The Elton Prize is awarded each year for the best paper in the Journal of Animal Ecology written by an early career author at the start of their research career.

The overall winner is selected by the Senior Editors of the journal, and will be announced in the coming weeks. Watch this space! This year’s shortlisted candidates are announced below.

The shortlisted candidates are:

Miguel Gomez; interactions between fitness components across the life cycle constrain competitor coexistence

Garben Logghe; arthropod food webs predicted from body size ratios are improved by incorporating prey defensive properties

Sarah Raymond; the impact of the COVID-19 lockdowns on wildlife-vehicle collisions in the UK. Read her blog post here.

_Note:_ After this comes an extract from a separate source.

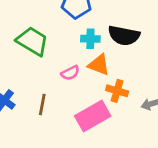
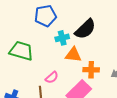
black semicircle: (124, 35) -> (85, 29), turned -40
pink semicircle: (70, 73) -> (52, 77), moved

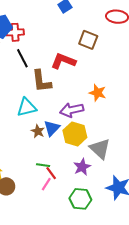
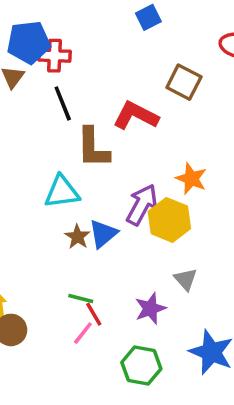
purple arrow: (72, 110) -> (142, 205), turned 125
yellow hexagon: (75, 134) -> (169, 220), moved
gray triangle: (100, 149) -> (186, 279), size x0.6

Bradley Strickland; an apex predator engineers wetland food-web heterogeneity through nutrient enrichment and habitat modification

Duorun Wang; nearby large islands diminish biodiversity of the focal island by a negative target effect

Clara Woodie; long transients and dendritic network structure affect spatial predator-prey dynamics in experimental microcosms

Joe Woodman; disentangling the causes of age-assortative mating in bird populations with contrasting life-history strategies

Xiaozhou Ye; maintenance of biodiversity in multitrophic metacommunities: dispersal mode matters

Congratulations to all of our shortlisted candidates! We have received a high volume of excellent applications – those selected above should be extremely proud of their work! Thank you to all authors who submitted an application for the award.